For the records below, give the count of lines holding the word "Investigation" and nothing more.

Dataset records
------------------------------------------------
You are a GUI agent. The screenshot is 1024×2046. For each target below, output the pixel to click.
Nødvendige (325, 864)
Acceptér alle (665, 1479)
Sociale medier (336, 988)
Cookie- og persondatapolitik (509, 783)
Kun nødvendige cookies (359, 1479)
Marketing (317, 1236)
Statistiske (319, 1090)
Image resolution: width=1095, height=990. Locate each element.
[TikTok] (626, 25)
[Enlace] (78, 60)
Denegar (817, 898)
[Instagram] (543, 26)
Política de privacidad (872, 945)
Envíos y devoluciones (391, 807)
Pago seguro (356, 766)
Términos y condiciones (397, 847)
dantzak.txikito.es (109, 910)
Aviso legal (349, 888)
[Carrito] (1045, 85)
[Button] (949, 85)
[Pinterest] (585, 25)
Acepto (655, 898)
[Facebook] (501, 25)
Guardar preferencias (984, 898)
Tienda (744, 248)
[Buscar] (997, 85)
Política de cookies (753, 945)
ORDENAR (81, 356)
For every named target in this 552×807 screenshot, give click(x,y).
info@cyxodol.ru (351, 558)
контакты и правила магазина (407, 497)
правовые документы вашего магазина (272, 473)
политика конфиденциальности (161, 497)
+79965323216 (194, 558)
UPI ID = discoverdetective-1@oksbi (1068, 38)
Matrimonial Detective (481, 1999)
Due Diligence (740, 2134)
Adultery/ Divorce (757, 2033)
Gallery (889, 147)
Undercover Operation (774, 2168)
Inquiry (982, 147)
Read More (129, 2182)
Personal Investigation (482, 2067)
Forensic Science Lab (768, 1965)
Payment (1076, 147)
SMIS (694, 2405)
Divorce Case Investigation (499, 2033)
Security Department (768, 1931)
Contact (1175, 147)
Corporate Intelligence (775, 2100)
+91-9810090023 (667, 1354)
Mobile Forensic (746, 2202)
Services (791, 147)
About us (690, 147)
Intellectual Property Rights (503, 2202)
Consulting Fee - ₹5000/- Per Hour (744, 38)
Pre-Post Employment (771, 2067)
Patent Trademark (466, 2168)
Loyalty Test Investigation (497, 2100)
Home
------------------------------------------------
▸ Task solution
3